Mailing-List: contact java-user-help@lucene.apache.org; run by ezmlm
Precedence: bulk
Reply-To: java-user@lucene.apache.org
Received-SPF: pass (asf.osuosl.org: domain of mike@curtin.com designates
 205.158.62.199 as permitted sender)
Message-ID: <448D9064.8000007@curtin.com>
Date: Mon, 12 Jun 2006 12:03:48 -0400
From: "Michael D. Curtin" <mike@curtin.com>
User-Agent: Mozilla/5.0 (Windows; U; Windows NT 5.1; en-US;
 rv:1.7.2) Gecko/20040804 Netscape/7.2 (ax)
MIME-Version: 1.0
To: java-user@lucene.apache.org
Subject: Re: Does more memory help Lucene?
References: 
 <OF1CBFD492.7732AB08-ONC225718B.004DCC55-C225718B.004EB500@il.ibm.com>
In-Reply-To: 
 <OF1CBFD492.7732AB08-ONC225718B.004DCC55-C225718B.004EB500@il.ibm.com>
Content-Type: text/plain; charset=us-ascii; format=flowed
Content-Transfer-Encoding: 7bit

Nadav Har'El wrote:

> Otis Gospodnetic <otis_gospodnetic@yahoo.com> wrote on 12/06/2006 04:36:45
> PM:
> 
> 
>>Nadav,
>>
>>Look up one of my onjava.com Lucene articles, where I talk about
>>this.  You may also want to tell Lucene to merge segments on disk
>>less frequently, which is what mergeFactor does.
> 
> 
> Thanks.
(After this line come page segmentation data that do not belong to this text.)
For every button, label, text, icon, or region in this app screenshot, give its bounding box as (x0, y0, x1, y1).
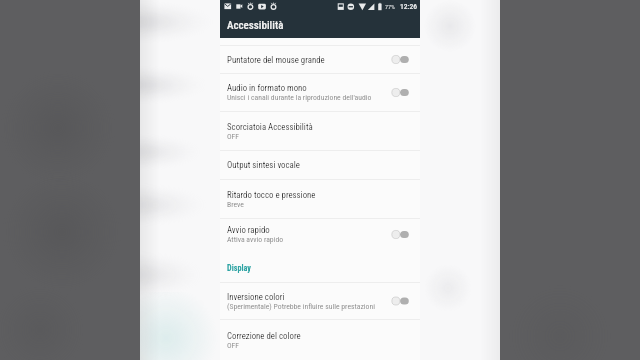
staticText: 77% (385, 3, 396, 10)
staticText: 12:26 (400, 2, 418, 11)
staticText: Display (227, 263, 251, 273)
button[interactable]: Correzione del colore (220, 319, 420, 360)
staticText: OFF (227, 132, 240, 141)
button[interactable]: Inversione colori (220, 282, 420, 319)
button[interactable]: Puntatore del mouse grande (394, 46, 420, 73)
staticText: Puntatore del mouse grande (227, 55, 325, 65)
staticText: Unisci i canali durante la riproduzione … (227, 93, 372, 102)
button[interactable]: Inversione colori (394, 283, 420, 319)
button[interactable]: Avvio rapido (394, 219, 420, 250)
staticText: Scorciatoia Accessibilità (227, 122, 313, 132)
button[interactable]: Audio in formato mono (220, 73, 420, 111)
button[interactable]: Avvio rapido (220, 218, 420, 250)
staticText: Attiva avvio rapido (227, 235, 284, 244)
staticText: Output sintesi vocale (227, 160, 300, 170)
staticText: Breve (227, 200, 244, 209)
button[interactable]: Audio in formato mono (394, 74, 420, 111)
staticText: OFF (227, 341, 240, 350)
button[interactable]: Puntatore del mouse grande (220, 45, 420, 73)
button[interactable]: Output sintesi vocale (220, 150, 420, 179)
staticText: Ritardo tocco e pressione (227, 190, 316, 200)
staticText: (Sperimentale) Potrebbe influire sulle p… (227, 302, 375, 311)
button[interactable]: Scorciatoia Accessibilità (220, 111, 420, 150)
button[interactable]: Ritardo tocco e pressione (220, 179, 420, 218)
staticText: Correzione del colore (227, 331, 301, 341)
staticText: Avvio rapido (227, 225, 270, 235)
staticText: Audio in formato mono (227, 83, 307, 93)
staticText: Accessibilità (227, 19, 284, 32)
staticText: Inversione colori (227, 292, 285, 302)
Can you please point me to the appropriate article (I found one
> from March 2003, but I'm not sure if it's the one you meant).
> 
> About mergeFactor() - thanks for the hint, I'll try changing it too (I used
> 20 so far), and see if it helps performance.
> 
> Still, there is one thing about mergeFactor(), and the merge process, that
> I don't understand: does having more memory help this process at all? Does
> having a large mergeFactor() actually require more memory? The reason I'm
> asking this that I'm still trying to figure out whether having a machine
> with huge ram actually helps Lucene, or not.

I'm using 1.4.3, so I don't know if things are the same in 2.0.  Anyhow, I 
found a significant performance benefit from changing minMergeDocs and 
mergeFactor from their defaults of 10 and 10 to 1,000 and 70, respectively. 
The improvement seems to come from a reduction in the number of merges as the 
index is created.  Each merge involves reading and writing a bunch of data 
already indexed, sometimes everything indexed so far, so it's easy to see how 
reducing the number of merges reduces the overall indexing time.
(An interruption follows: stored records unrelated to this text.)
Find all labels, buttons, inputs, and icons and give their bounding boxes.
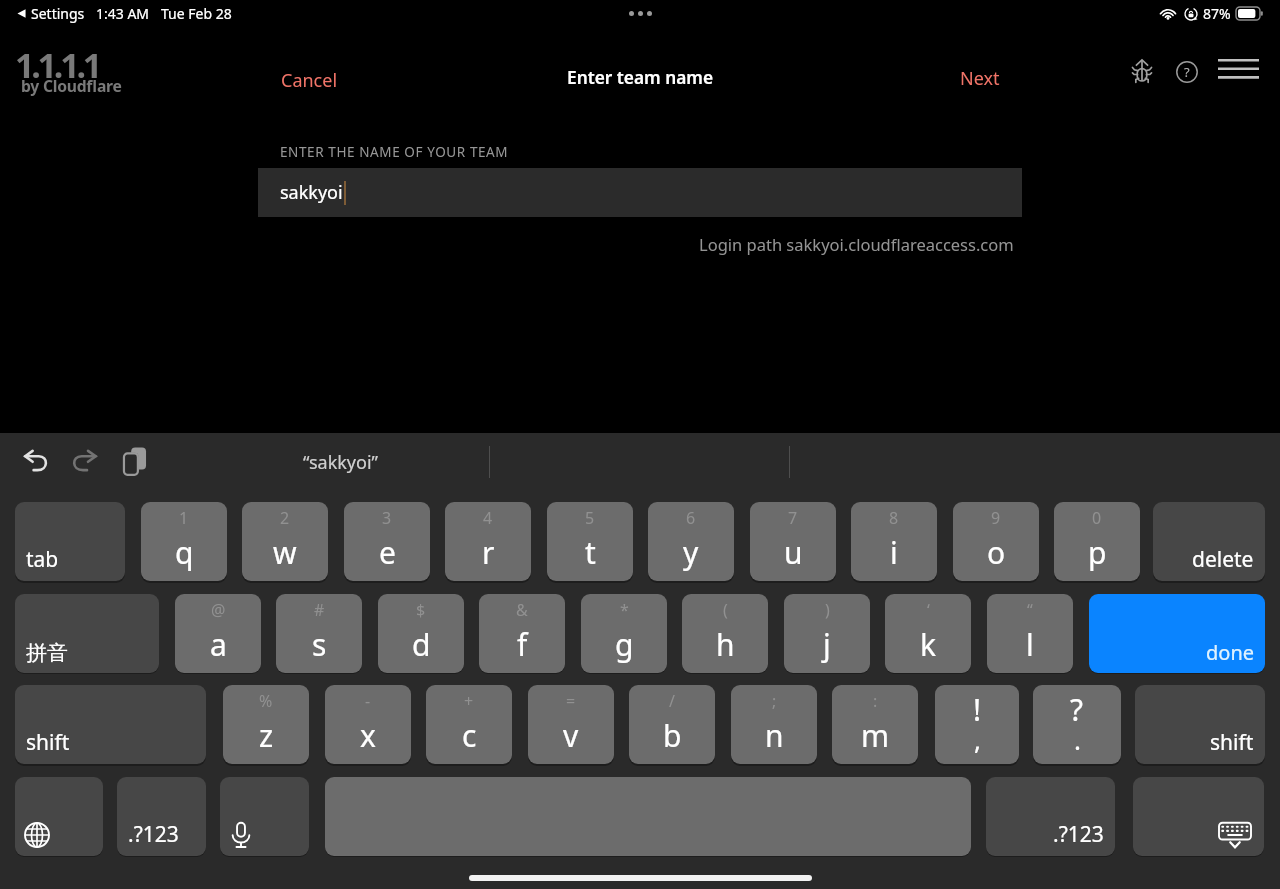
staticText: + bbox=[464, 690, 474, 712]
staticText: 9 bbox=[991, 507, 1001, 529]
staticText: shift bbox=[1210, 728, 1254, 757]
staticText: c bbox=[462, 715, 477, 756]
button[interactable]: ? bbox=[1033, 685, 1121, 764]
button[interactable]: 7 bbox=[750, 502, 836, 581]
button[interactable]: ( bbox=[682, 594, 768, 673]
staticText: Enter team name bbox=[567, 66, 714, 90]
button[interactable]: 2 bbox=[242, 502, 328, 581]
staticText: Login path sakkyoi.cloudflareaccess.com bbox=[699, 233, 1014, 255]
staticText: v bbox=[563, 715, 579, 756]
button[interactable]: 1 bbox=[141, 502, 227, 581]
staticText: 87% bbox=[1203, 4, 1231, 23]
staticText: n bbox=[765, 715, 784, 756]
button[interactable]: Cancel bbox=[281, 68, 338, 93]
staticText: / bbox=[669, 690, 675, 712]
button[interactable]: - bbox=[325, 685, 411, 764]
staticText: l bbox=[1026, 624, 1034, 665]
button[interactable]: Change keyboard bbox=[15, 777, 103, 856]
staticText: t bbox=[585, 532, 596, 573]
button[interactable]: 6 bbox=[648, 502, 734, 581]
button[interactable]: “ bbox=[987, 594, 1073, 673]
button[interactable]: : bbox=[832, 685, 918, 764]
button[interactable]: Report a bug bbox=[1128, 56, 1156, 84]
button[interactable]: delete bbox=[1153, 502, 1265, 581]
staticText: Tue Feb 28 bbox=[161, 4, 232, 23]
staticText: 1 bbox=[179, 507, 189, 529]
staticText: ; bbox=[772, 690, 777, 712]
button[interactable]: Redo bbox=[72, 450, 97, 471]
button[interactable]: Menu bbox=[1218, 58, 1259, 82]
staticText: Cancel bbox=[281, 68, 338, 93]
button[interactable]: = bbox=[528, 685, 614, 764]
staticText: done bbox=[1206, 639, 1255, 666]
button[interactable]: ‘ bbox=[885, 594, 971, 673]
staticText: y bbox=[683, 532, 699, 573]
staticText: m bbox=[861, 715, 890, 756]
button[interactable]: @ bbox=[175, 594, 261, 673]
staticText: & bbox=[516, 599, 528, 621]
staticText: 4 bbox=[483, 507, 493, 529]
button[interactable]: % bbox=[223, 685, 309, 764]
staticText: 8 bbox=[889, 507, 899, 529]
staticText: i bbox=[890, 532, 898, 573]
staticText: r bbox=[482, 532, 495, 573]
button[interactable]: 0 bbox=[1054, 502, 1140, 581]
button[interactable]: ; bbox=[731, 685, 817, 764]
button[interactable]: & bbox=[479, 594, 565, 673]
staticText: ENTER THE NAME OF YOUR TEAM bbox=[280, 143, 509, 161]
staticText: shift bbox=[26, 728, 70, 757]
button[interactable]: $ bbox=[378, 594, 464, 673]
staticText: s bbox=[312, 624, 327, 665]
staticText: 1.1.1.1 bbox=[15, 42, 100, 88]
staticText: sakkyoi bbox=[280, 180, 343, 205]
button[interactable]: 拼音 bbox=[15, 594, 159, 673]
button[interactable]: Next bbox=[960, 66, 1000, 91]
staticText: = bbox=[566, 690, 576, 712]
button[interactable]: tab bbox=[15, 502, 125, 581]
staticText: u bbox=[784, 532, 803, 573]
staticText: ( bbox=[723, 599, 728, 621]
staticText: 7 bbox=[788, 507, 798, 529]
button[interactable]: * bbox=[581, 594, 667, 673]
staticText: $ bbox=[416, 599, 426, 621]
button[interactable]: 8 bbox=[851, 502, 937, 581]
button[interactable]: Dictation bbox=[220, 777, 309, 856]
button[interactable]: / bbox=[629, 685, 715, 764]
button[interactable]: 9 bbox=[953, 502, 1039, 581]
button[interactable]: Undo bbox=[24, 450, 48, 471]
staticText: Next bbox=[960, 66, 1000, 91]
button[interactable]: Paste bbox=[123, 447, 147, 476]
button[interactable]: # bbox=[276, 594, 362, 673]
button[interactable]: ! bbox=[935, 685, 1019, 764]
staticText: h bbox=[716, 624, 735, 665]
button[interactable]: 3 bbox=[344, 502, 430, 581]
staticText: g bbox=[615, 624, 634, 665]
staticText: ? bbox=[1070, 689, 1084, 730]
staticText: by Cloudflare bbox=[21, 75, 122, 96]
staticText: 3 bbox=[382, 507, 392, 529]
staticText: 6 bbox=[686, 507, 696, 529]
button[interactable]: Hide keyboard bbox=[1133, 777, 1264, 856]
staticText: # bbox=[314, 599, 325, 621]
staticText: j bbox=[823, 624, 831, 665]
button[interactable]: shift bbox=[15, 685, 206, 764]
button[interactable]: 4 bbox=[445, 502, 531, 581]
button[interactable]: Back to Settings bbox=[17, 4, 232, 23]
button[interactable]: .?123 bbox=[117, 777, 206, 856]
button[interactable]: shift bbox=[1135, 685, 1265, 764]
button[interactable]: sakkyoi bbox=[258, 168, 1022, 217]
staticText: 5 bbox=[585, 507, 595, 529]
staticText: k bbox=[920, 624, 937, 665]
button[interactable]: ) bbox=[784, 594, 870, 673]
button[interactable]: Help bbox=[1176, 61, 1198, 83]
staticText: ! bbox=[973, 689, 982, 730]
staticText: ) bbox=[825, 599, 830, 621]
staticText: x bbox=[360, 715, 376, 756]
button[interactable]: done bbox=[1089, 594, 1265, 673]
staticText: o bbox=[987, 532, 1006, 573]
button[interactable]: .?123 bbox=[986, 777, 1115, 856]
button[interactable]: + bbox=[426, 685, 512, 764]
button[interactable]: 5 bbox=[547, 502, 633, 581]
staticText: % bbox=[259, 690, 273, 712]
I can't remember why, but I also little benefit to increasing minMergeDocs 
beyond 1000.  A lot of time was being spent in the first merge, which takes a 
bunch of one-document "segments" in a RAMDirectory and merges them into the 
first-level segments on disk.  I hacked the code to make this first merge (and 
ONLY the first merge) operate on minMergeDocs * mergeFactor documents instead, 
which greatly increased the RAM consumption but reduced the indexing time.  In 
detail, what I started with was:
   a.  read minMergeDocs of docs, creating one-doc segments in RAM
   b.  read those one-doc RAM segments and merge them
   c.  write the merged results to a disk segment
   ...
   i.  read mergeFactor first-level disk segments and merge them
   j.  write second-level segments to disk
   ...
   p.  normal disk-based merging thereafter, as necessary

And what I ended up with was:
   A.  read minMergeDocs * mergeFactor docs, and remember them in RAM
   B.  write a segment from all the remembered RAM docs (a modified merge)
   ...
   F.  normal disk-based merging thereafter, as necessary

In essence, I eliminated that first level merge, one that involved lots and 
lots of teeny-weeny I/O operations that were very inefficient.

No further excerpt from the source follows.